** Data follows **

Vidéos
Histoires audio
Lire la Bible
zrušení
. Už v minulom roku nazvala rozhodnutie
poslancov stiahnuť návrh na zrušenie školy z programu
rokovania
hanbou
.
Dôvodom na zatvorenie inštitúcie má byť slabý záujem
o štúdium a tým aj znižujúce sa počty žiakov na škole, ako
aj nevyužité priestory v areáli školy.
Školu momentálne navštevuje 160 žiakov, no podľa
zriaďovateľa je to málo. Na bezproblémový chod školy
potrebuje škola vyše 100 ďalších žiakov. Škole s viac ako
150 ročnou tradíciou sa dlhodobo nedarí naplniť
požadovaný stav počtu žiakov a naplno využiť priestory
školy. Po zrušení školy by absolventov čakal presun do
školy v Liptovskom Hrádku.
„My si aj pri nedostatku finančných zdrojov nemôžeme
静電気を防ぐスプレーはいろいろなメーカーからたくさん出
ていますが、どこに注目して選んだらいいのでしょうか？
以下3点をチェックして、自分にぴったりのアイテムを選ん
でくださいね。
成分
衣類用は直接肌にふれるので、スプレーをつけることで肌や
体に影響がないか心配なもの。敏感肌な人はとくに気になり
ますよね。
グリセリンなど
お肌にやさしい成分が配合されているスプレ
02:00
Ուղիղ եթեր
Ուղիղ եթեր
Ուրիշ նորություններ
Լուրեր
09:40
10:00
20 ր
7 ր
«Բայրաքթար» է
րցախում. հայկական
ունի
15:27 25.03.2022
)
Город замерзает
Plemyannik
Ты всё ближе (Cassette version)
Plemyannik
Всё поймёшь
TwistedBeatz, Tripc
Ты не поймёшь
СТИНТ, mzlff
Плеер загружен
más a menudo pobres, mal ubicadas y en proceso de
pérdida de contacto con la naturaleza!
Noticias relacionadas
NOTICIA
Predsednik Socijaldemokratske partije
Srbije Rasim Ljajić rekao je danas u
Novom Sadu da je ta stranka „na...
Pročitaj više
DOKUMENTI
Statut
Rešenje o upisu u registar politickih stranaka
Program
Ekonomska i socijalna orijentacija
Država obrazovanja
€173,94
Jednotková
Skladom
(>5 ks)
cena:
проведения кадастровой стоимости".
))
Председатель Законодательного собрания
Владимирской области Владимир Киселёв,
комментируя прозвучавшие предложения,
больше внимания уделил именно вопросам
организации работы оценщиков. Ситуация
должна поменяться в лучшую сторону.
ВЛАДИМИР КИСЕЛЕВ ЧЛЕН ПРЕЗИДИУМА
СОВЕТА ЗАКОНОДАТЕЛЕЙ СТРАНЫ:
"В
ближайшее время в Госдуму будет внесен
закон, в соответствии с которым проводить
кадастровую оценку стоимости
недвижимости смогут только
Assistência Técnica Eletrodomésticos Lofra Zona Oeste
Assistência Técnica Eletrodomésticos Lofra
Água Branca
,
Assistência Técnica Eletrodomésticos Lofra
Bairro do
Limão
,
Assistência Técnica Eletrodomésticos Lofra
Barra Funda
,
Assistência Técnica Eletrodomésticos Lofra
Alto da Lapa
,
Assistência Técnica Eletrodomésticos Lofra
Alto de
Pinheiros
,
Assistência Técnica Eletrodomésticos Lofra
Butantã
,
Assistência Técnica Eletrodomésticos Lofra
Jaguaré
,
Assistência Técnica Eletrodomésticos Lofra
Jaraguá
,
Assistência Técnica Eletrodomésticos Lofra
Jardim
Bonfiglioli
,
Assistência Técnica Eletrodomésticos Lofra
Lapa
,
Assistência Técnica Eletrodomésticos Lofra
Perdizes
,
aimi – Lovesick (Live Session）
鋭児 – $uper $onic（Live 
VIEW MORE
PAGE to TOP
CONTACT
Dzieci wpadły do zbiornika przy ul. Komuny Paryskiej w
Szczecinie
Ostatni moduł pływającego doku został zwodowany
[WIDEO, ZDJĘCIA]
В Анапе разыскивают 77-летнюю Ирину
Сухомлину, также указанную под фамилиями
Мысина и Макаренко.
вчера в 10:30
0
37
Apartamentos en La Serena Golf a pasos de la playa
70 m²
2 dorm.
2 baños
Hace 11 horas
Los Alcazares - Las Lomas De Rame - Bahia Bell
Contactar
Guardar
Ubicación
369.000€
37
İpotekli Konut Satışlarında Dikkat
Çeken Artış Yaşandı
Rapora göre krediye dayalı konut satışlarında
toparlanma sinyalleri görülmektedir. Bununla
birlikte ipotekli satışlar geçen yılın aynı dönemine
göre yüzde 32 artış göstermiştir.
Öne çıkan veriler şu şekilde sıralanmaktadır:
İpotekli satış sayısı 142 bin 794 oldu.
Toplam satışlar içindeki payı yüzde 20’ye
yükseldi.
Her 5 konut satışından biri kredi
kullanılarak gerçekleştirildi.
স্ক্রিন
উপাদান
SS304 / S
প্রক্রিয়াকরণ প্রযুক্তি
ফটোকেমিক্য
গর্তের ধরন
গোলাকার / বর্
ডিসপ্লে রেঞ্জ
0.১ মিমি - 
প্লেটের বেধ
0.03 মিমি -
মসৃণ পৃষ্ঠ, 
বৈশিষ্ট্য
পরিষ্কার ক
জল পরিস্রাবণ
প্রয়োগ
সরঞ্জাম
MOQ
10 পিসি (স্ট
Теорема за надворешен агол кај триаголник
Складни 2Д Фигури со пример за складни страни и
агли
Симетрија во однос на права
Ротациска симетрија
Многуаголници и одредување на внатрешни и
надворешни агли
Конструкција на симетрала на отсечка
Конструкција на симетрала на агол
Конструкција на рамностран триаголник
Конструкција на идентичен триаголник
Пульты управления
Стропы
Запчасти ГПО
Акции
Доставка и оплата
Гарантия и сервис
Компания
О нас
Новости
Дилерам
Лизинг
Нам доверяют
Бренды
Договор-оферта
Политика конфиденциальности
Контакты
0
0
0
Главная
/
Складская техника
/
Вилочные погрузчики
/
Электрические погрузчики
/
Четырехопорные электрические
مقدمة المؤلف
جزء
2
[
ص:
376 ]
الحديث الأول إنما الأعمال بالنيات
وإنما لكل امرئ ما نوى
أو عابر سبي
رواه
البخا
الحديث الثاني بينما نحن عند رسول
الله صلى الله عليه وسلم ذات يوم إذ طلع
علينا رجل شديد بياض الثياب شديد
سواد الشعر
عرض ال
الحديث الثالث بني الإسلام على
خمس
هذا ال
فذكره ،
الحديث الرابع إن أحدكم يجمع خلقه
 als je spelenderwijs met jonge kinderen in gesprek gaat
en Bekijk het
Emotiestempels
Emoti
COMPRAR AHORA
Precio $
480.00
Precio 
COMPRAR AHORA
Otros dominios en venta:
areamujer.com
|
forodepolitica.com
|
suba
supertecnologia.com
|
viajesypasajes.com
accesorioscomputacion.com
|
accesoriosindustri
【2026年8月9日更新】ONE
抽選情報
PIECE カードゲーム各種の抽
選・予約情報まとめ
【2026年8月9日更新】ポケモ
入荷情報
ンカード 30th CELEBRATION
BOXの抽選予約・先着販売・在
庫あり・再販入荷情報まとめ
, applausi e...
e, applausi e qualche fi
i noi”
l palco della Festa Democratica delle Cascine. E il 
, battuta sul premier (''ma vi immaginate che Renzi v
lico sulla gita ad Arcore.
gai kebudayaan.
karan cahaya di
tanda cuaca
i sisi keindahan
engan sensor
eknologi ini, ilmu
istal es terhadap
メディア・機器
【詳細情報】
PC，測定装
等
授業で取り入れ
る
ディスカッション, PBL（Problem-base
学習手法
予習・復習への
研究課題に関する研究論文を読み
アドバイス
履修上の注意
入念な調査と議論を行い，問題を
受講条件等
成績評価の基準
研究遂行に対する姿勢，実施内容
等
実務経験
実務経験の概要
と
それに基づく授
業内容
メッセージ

** End of Data **

- [About this task]
For the word "göre", return every line of the records that holds it.

- [Solution to the problem]
Rapora göre krediye dayalı konut satışlarında
göre yüzde 32 artış göstermiştir.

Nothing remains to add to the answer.